Prompt: When you reproduce these records, keep every word exactly and drop the images.

Segment Start: Recorded data

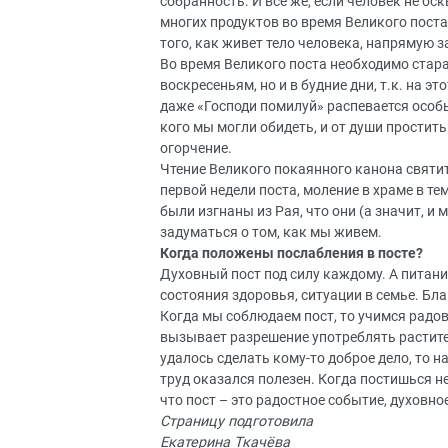
собранность. И все же, если человек не ос
многих продуктов во время Великого поста? 
того, как живет тело человека, напрямую з
Во время Великого поста необходимо стар
воскресеньям, но и в будние дни, т.к. на 
даже «Господи помилуй» распевается особ
кого мы могли обидеть, и от души простить 
огорчение.
Чтение Великого покаянного канона святит
первой недели поста, моление в храме в те
были изгнаны из Рая, что они (а значит, и 
задуматься о том, как мы живем.
Когда положены послабления в посте?
Духовный пост под силу каждому. А питан
состояния здоровья, ситуации в семье. Бл
Когда мы соблюдаем пост, то учимся радова
вызывает разрешение употреблять растител
удалось сделать кому-то доброе дело, то на
труд оказался полезен. Когда постишься не
что пост – это радостное событие, духовн
Страницу подготовила
Екатерина Ткачёва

Segment End: Recorded data

Task response:
собранность. И все же, если человек не ос
многих продуктов во время Великого поста? 
того, как живет тело человека, напрямую з
Во время Великого поста необходимо стар
воскресеньям, но и в будние дни, т.к. на 
даже «Господи помилуй» распевается особ
кого мы могли обидеть, и от души простить 
огорчение.
Чтение Великого покаянного канона святит
первой недели поста, моление в храме в те
были изгнаны из Рая, что они (а значит, и 
задуматься о том, как мы живем.
Когда положены послабления в посте?
Духовный пост под силу каждому. А питан
состояния здоровья, ситуации в семье. Бл
Когда мы соблюдаем пост, то учимся радова
вызывает разрешение употреблять растител
удалось сделать кому-то доброе дело, то на
труд оказался полезен. Когда постишься не
что пост – это радостное событие, духовн
Страницу подготовила
Екатерина Ткачёва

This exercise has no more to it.